AWS Partner Network (APN) Blog

Implementing SaaS Tenant Isolation Using Amazon SageMaker Endpoints and IAM

By Michael Pelts, Sr. Solutions Architect, ISV – AWS
By Joshua Fox, Sr. Cloud Architect – DoiT International


As multi-tenant software-as-a-service (SaaS) providers look to leverage machine learning services, they must consider how they’ll protect the data that flows in and out of these services from different tenants.

SaaS providers must introduce isolation constructs that, for each request to a machine learning (ML) service, ensure each tenant’s data is protected from any cross-tenant access.

We’re both cloud architects advising leading technology companies—Michael is from AWS, and Joshua is an architect at DoiT International, an AWS Advanced Consulting Partner and Managed Service Provider (MSP) that provides intelligent technology and unlimited advisory, technical, and cloud engineering support for digital-native companies.

In our experience, we have seen some ML service providers choose to separate their tenant resources, while others have chosen to share resources across all of their tenants.

Regardless of whether the tenants’ underlying resources are shared or dedicated, every SaaS provider must apply isolation policies to ensure these tenant resources are secured.

In this post, we’ll focus on how tenant isolation of machine learning services can be achieved using AWS Identity and Access Management (IAM).

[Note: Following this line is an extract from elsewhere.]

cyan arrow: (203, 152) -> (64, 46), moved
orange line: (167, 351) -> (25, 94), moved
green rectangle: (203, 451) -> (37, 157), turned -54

We’ll look at how the integration between IAM, Amazon SageMaker, and many other AWS services provide developers with a rich set of mechanisms that can be applied to realize tenant isolation goals.

Inference Architecture and Tenant Isolation

Let’s start by looking at the inferencing components that are typically part of a machine learning architecture.

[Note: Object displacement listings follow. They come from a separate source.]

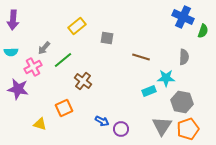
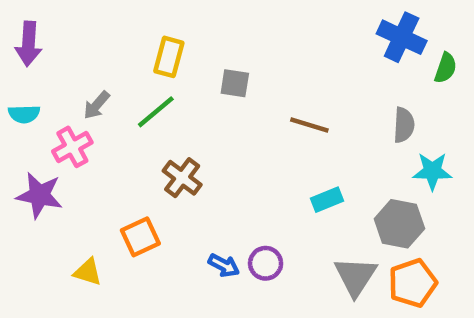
yellow rectangle: (77, 26) -> (169, 57), turned -36
green line: (63, 60) -> (156, 112), moved
cyan star: (166, 78) -> (432, 171), moved
purple circle: (121, 129) -> (266, 263), moved

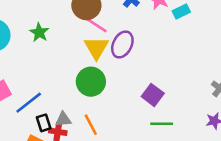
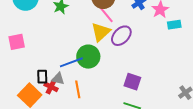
purple square: (153, 95) -> (132, 82), turned -36
blue line: (29, 103) -> (71, 62), moved

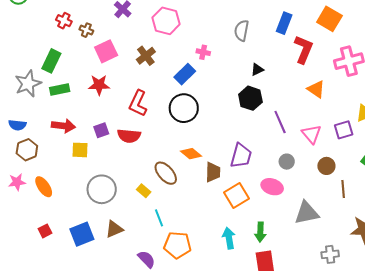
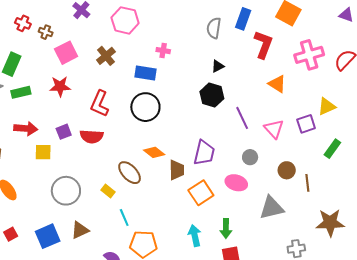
gray semicircle: (242, 31) -> (214, 28), moved
blue rectangle: (185, 74) -> (145, 73), turned 55
brown circle: (326, 166) -> (287, 170), moved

First, it’s important to note we’ll be using Amazon SageMaker endpoints as part of our isolation solution. This is a core concept that represents a group of one or more Amazon Elastic Compute Cloud (Amazon EC2) instances that offer REST APIs for inference, based on trained ML models, with one or more models per endpoint.

The diagram in Figure 1 provides a view of how we’ll be managing access to these endpoints and using them to isolate tenant data. Clients, rather than accessing the endpoints’ APIs directly, will invoke an Amazon API Gateway which triggers an AWS Lambda function and invokes an Amazon SageMaker endpoint. Learn more about the architecture in this post on the AWS Machine Learning Blog.


Figure 1 – Invocation flow for inferencing in Amazon SageMaker.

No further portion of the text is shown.